The only question here is whether in a particular instance the advantages gained from an intervention are greater than the social costs that they impose. Hayek was, at least sometimes as we see from these passages, on board the costbenefit train and willing to concede some regulations even in a case where it’s not clearly a matter of externalities. In fact, limitation of working hours or requirement of certain sanitary arrangements doesn’t seem offhand to be a problem of externalities, but Hayek cited those as justifiable examples.
Maybe a mandatory seatbelt law, a ban on trans fats, or regulation of exposure to certain carcinogens in the workplace would be unobjectionable if the only question to consider is costs versus benefits, according to Hayek. The question remains, do Hayek’s other arguments about the knowledge problem count against, for example, cigarette taxes or taxes on sugarsweetened beverages? Are they a large-scale objection to paternalism from public institutions? Hayek didn’t answer these questions. His high-level concerns about coercion and about the deficiencies of planners can’t answer concrete questions such as whether salient disclosure requirements are essential to overcome limited attention or whether energy efficiency mandates are an appropriate response to present bias and myopic loss aversion. Those just aren’t questions he ever directly answered.
I would contend that any form of Hayekian behavioral economics would firmly reject the view that public officials should be content to merely identify individual errors and to declare victory. We have to ask on Hayekian grounds how costly the errors are compared with the errors that would be induced by corrective measures. To engage in that analysis, we have to know something about relative institutions. What I’m suggesting is that if we do decide to proceed with a remedy, a Hayekian approach would try to reduce the knowledge problem by asking what individuals would do under epistemically favorable conditions.
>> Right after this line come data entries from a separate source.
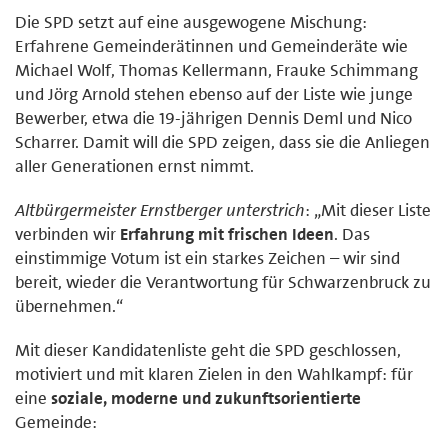
Die SPD setzt auf eine ausgewogene Mischung:
Erfahrene Gemeinderätinnen und Gemeinderäte wie
Michael Wolf, Thomas Kellermann, Frauke Schimmang
und Jörg Arnold stehen ebenso auf der Liste wie junge
Bewerber, etwa die 19-jährigen Dennis Deml und Nico
Scharrer. Damit will die SPD zeigen, dass sie die Anliegen
aller Generationen ernst nimmt.
Altbürgermeister Ernstberger unterstrich
: „Mit dieser Liste
verbinden wir
Erfahrung mit frischen Ideen
. Das
einstimmige Votum ist ein starkes Zeichen – wir sind
bereit, wieder die Verantwortung für Schwarzenbruck zu
übernehmen.“
Mit dieser Kandidatenliste geht die SPD geschlossen,
motiviert und mit klaren Zielen in den Wahlkampf: für
eine
soziale, moderne und zukunftsorientierte
Gemeinde:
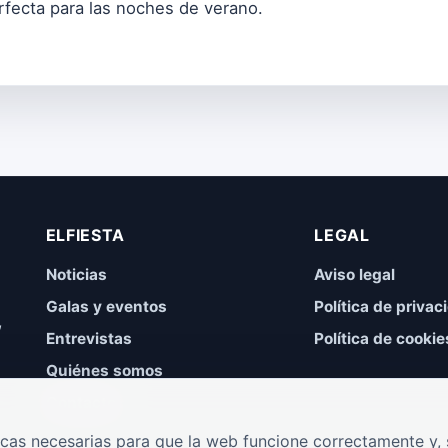
rfecta para las noches de verano.
ELFIESTA
LEGAL
Noticias
Aviso legal
Galas y eventos
Política de privac
,
Entrevistas
Política de cookie
Quiénes somos
Contacto
cas necesarias para que la web funcione correctamente y, s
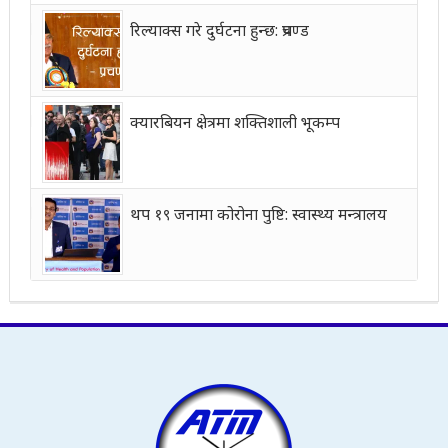
रिल्याक्स गरे दुर्घटना हुन्छ: प्रचण्ड
क्यारबियन क्षेत्रमा शक्तिशाली भूकम्प
थप १९ जनामा कोरोना पुष्टि: स्वास्थ्य मन्त्रालय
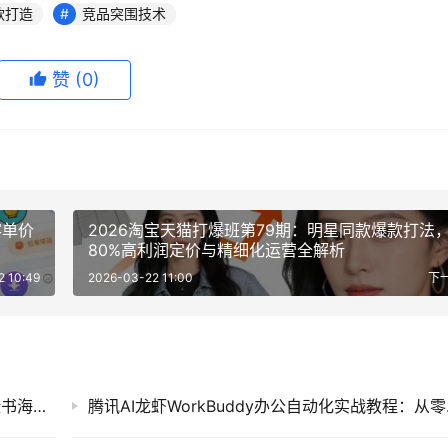
款打造
竞品突围技术
赞
(0)
客单价
2026淘宝天猫打爆班第79期：明星同款爆款打法
80%高利润定价与精细化运营全解析
2 10:49
2026-03-22 11:00
下
Facebook广告跨境精准投放实战课：零基础脸书海外广告账户搭建、受众优化与稳定变现教程
腾讯AI龙虾W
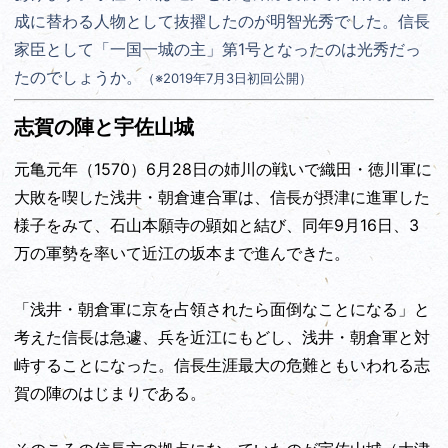
成に替わる人物として抜擢したのが明智光秀でした。信長
家臣として「一国一城の主」第1号となったのは光秀だっ
たのでしょうか。
（※2019年7月3日初回公開）
志賀の陣と宇佐山城
元亀元年（1570）6月28日の姉川の戦いで織田・徳川軍に
大敗を喫した浅井・朝倉連合軍は、信長が摂津に進軍した
様子をみて、石山本願寺の顕如と結び、同年9月16日、3
万の軍勢を率いて近江の坂本まで進んできた。
「浅井・朝倉軍に京を占領されたら面倒なことになる」と
考えた信長は急遽、兵を近江にもどし、浅井・朝倉軍と対
峙することになった。信長生涯最大の危難ともいわれる志
賀の陣のはじまりである。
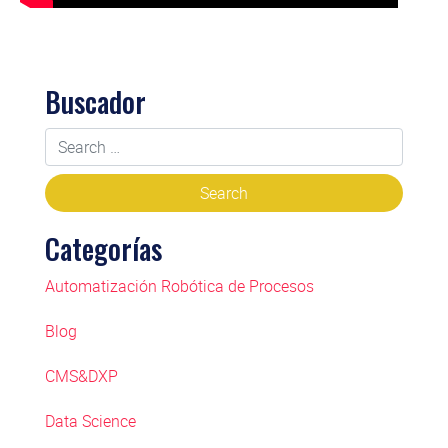
Buscador
Categorías
Automatización Robótica de Procesos
Blog
CMS&DXP
Data Science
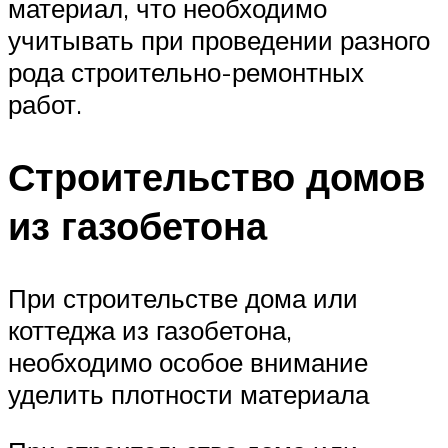
материал, что необходимо
учитывать при проведении разного
рода строительно-ремонтных
работ.
Строительство домов
из газобетона
При строительстве дома или
коттеджа из газобетона,
необходимо особое внимание
уделить плотности материала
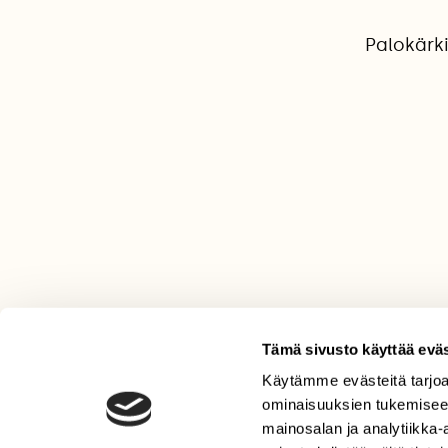
Palokärki
Tämä sivusto käyttää eväs
Käytämme evästeitä tarjoa
LEHTI
ominaisuuksien tukemisee
Uusin lehti
mainosalan ja analytiikka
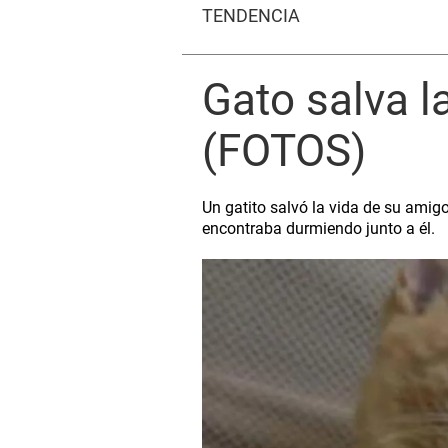
TENDENCIA
​Gato salva l
(FOTOS)
Un ​gatito salvó la vida de su amig
encontraba durmiendo junto a él.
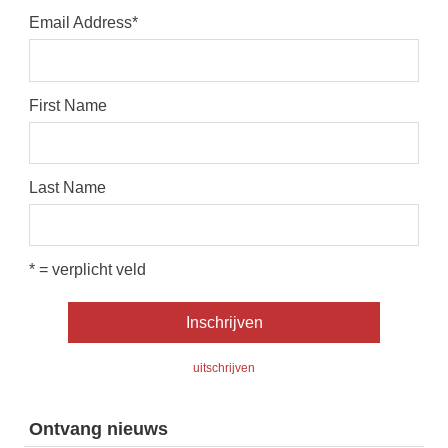
Email Address
*
First Name
Last Name
* = verplicht veld
uitschrijven
Ontvang nieuws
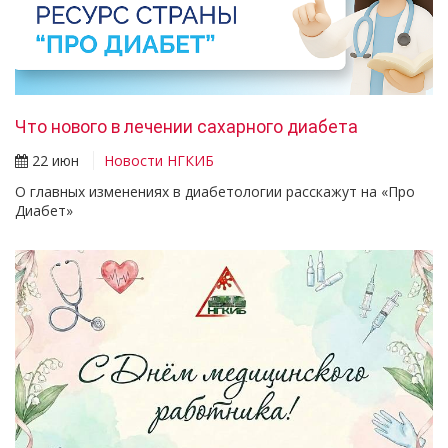
Что нового в лечении сахарного диабета
22 июн
Новости НГКИБ
О главных изменениях в диабетологии расскажут на «Про
Диабет»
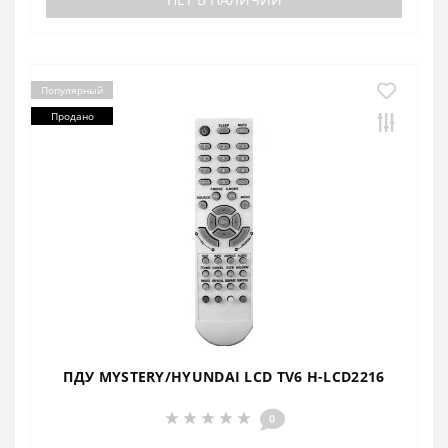
Популярный
Продано
ПДУ MYSTERY/HYUNDAI LCD TV6 H-LCD2216
0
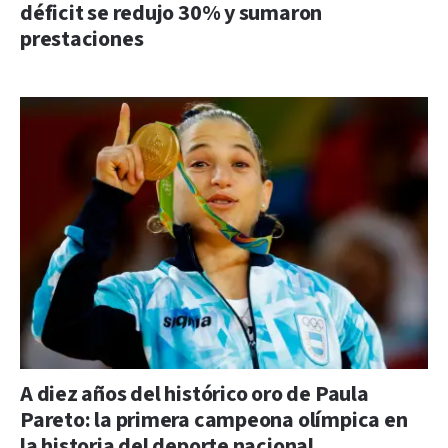
déficit se redujo 30% y sumaron
prestaciones
A diez años del histórico oro de Paula
Pareto: la primera campeona olímpica en
la historia del deporte nacional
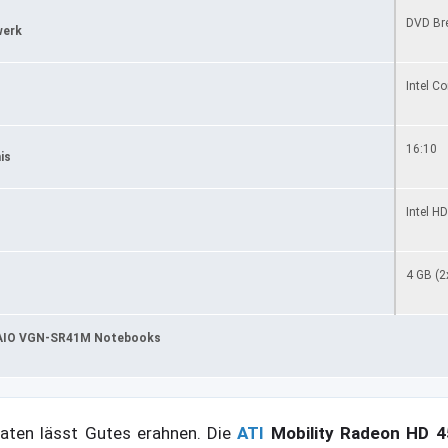
DVD Bre
werk
Intel C
16:10
is
Intel H
4 GB (
VAIO VGN-SR41M Notebooks
aten lässt Gutes erahnen. Die
ATI
Mobility Radeon HD 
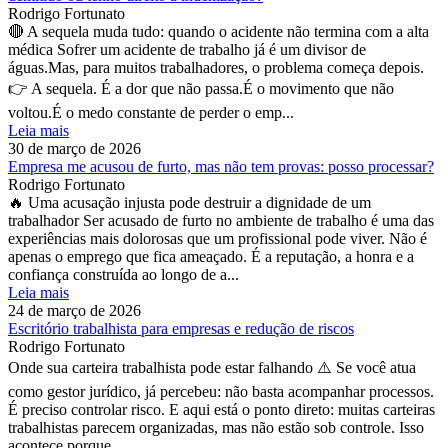
Rodrigo Fortunato
🔴 A sequela muda tudo: quando o acidente não termina com a alta
médica Sofrer um acidente de trabalho já é um divisor de
águas.Mas, para muitos trabalhadores, o problema começa depois.
👉 A sequela. É a dor que não passa.É o movimento que não
voltou.É o medo constante de perder o emp...
Leia mais
30 de março de 2026
Empresa me acusou de furto, mas não tem provas: posso processar?
Rodrigo Fortunato
🔥 Uma acusação injusta pode destruir a dignidade de um
trabalhador Ser acusado de furto no ambiente de trabalho é uma das
experiências mais dolorosas que um profissional pode viver. Não é
apenas o emprego que fica ameaçado. É a reputação, a honra e a
confiança construída ao longo de a...
Leia mais
24 de março de 2026
Escritório trabalhista para empresas e redução de riscos
Rodrigo Fortunato
Onde sua carteira trabalhista pode estar falhando ⚠️ Se você atua
como gestor jurídico, já percebeu: não basta acompanhar processos.
É preciso controlar risco. E aqui está o ponto direto: muitas carteiras
trabalhistas parecem organizadas, mas não estão sob controle. Isso
acontece porque ...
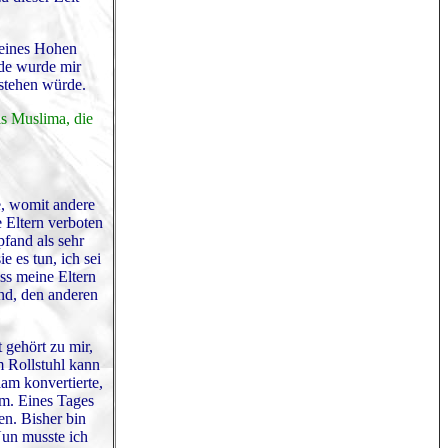
meines Hohen
ade wurde mir
nstehen würde.
ls Muslima, die
te, womit andere
e Eltern verboten
fand als sehr
 es tun, ich sei
ass meine Eltern
and, den anderen
 gehört zu mir,
m Rollstuhl kann
am konvertierte,
am. Eines Tages
en. Bisher bin
Nun musste ich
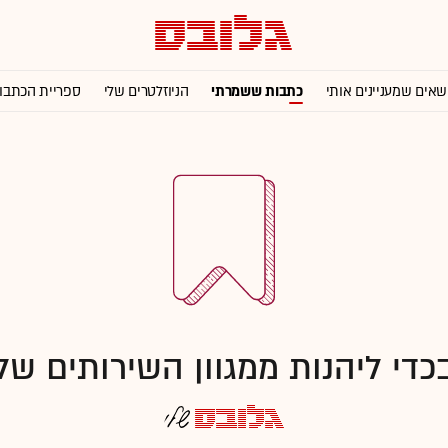
שאים שמעניינים אותי
כתבות ששמרתי
הניוזלטרים שלי
ספריית הכתבו
כדי ליהנות ממגוון השירותים של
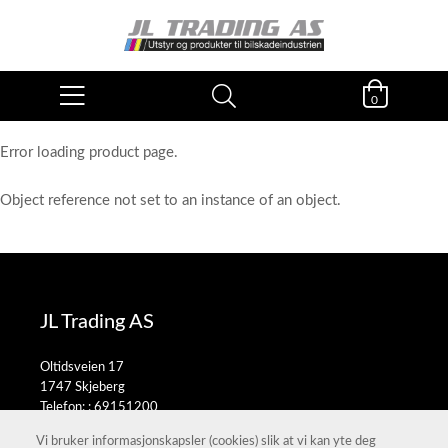
0
Error loading product page.
Object reference not set to an instance of an object.
JL Trading AS
Oltidsveien 17
1747 Skjeberg
Telefon: :
69151200
E-post:
salg@jltrading.no
Vi bruker informasjonskapsler (cookies) slik at vi kan yte deg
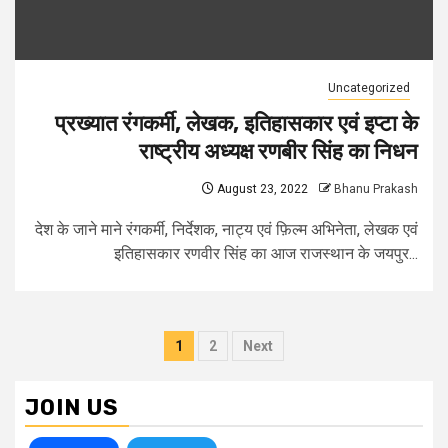
Uncategorized
प्रख्यात रंगकर्मी, लेखक, इतिहासकार एवं इप्टा के
राष्ट्रीय अध्यक्ष रणबीर सिंह का निधन
August 23, 2022
Bhanu Prakash
देश के जाने माने रंगकर्मी, निर्देशक, नाट्य एवं फ़िल्म अभिनेता, लेखक एवं
इतिहासकार रणवीर सिंह का आज राजस्थान के जयपुर...
Posts
1
2
Next
pagination
JOIN US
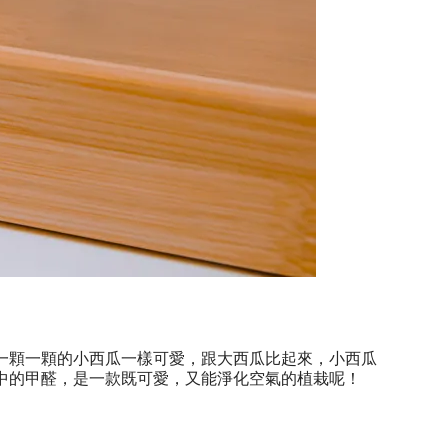
一顆一顆的小西瓜一樣可愛，跟大西瓜比起來，小西瓜
中的甲醛，是一款既可愛，又能淨化空氣的植栽呢！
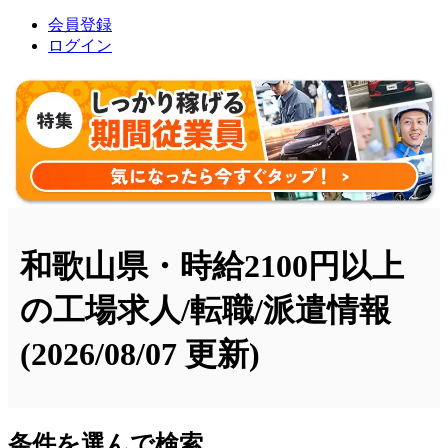
会員登録
ログイン
和歌山県・時給2100円以上
の工場求人/転職/派遣情報
(2026/08/07 更新)
条件を選んで検索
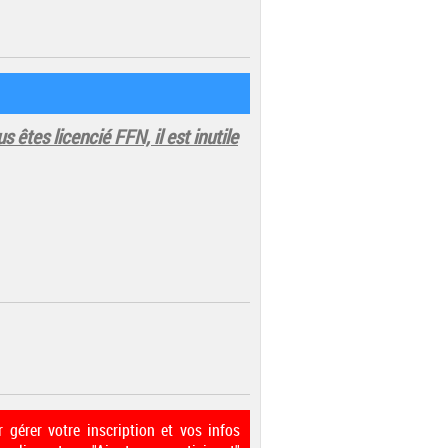
us êtes licencié FFN, il est inutile
 gérer votre inscription et vos infos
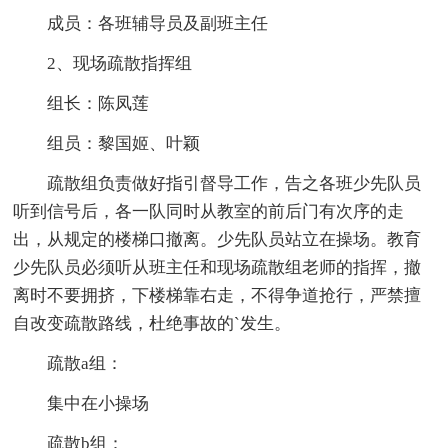
成员：各班辅导员及副班主任
2、现场疏散指挥组
组长：陈凤莲
组员：黎国姬、叶颖
疏散组负责做好指引督导工作，告之各班少先队员
听到信号后，各一队同时从教室的前后门有次序的走
出，从规定的楼梯口撤离。少先队员站立在操场。教育
少先队员必须听从班主任和现场疏散组老师的指挥，撤
离时不要拥挤，下楼梯靠右走，不得争道抢行，严禁擅
自改变疏散路线，杜绝事故的`发生。
疏散a组：
集中在小操场
疏散b组：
The good news is a stream of research is asking exactly that question: What do choosers in fact do under epistemically favorable conditions? It’s not about what planners want given their own values and desires and commitments; it’s about getting at those subjective individual preferences. And behavioral economists have developed a range of conceptual tools and empirical methods to do that, ways to understand and analyze how people respond when they are freed from undesirable biases and insufficient information.
So, the best approach I’m suggesting is to ask what are active, informed choosers who are free of behavioral biases, who have broad view screens, and who are unaffected by clearly irrelevant factors and frames to do? Now, this might seem like an abstract question. It might even seem the sort of question for which one ought to, on Hayekian grounds, be most distrustful of those who even dare to ask it. But before you get there, let’s just notice there’s a stream of research that’s asking exactly these questions. At least to some degree, the answers are not unknowable, and they are not irretrievably hidden behind the knowledge problem.
It would be extravagant maybe to claim that those interventions defended by reference to people’s choices under epistemically favorable conditions are Hayekian in the sense that Hayek advocated them. But it may not be going too far to insist that they’re in Hayek’s general spirit and respectful of his most fundamental concerns. They might, if we’re lucky, provide an orientation for both theory and practice, now in its early stages, that promises to preserve and to cherish freedom while also improving human lives, not least by lengthening them.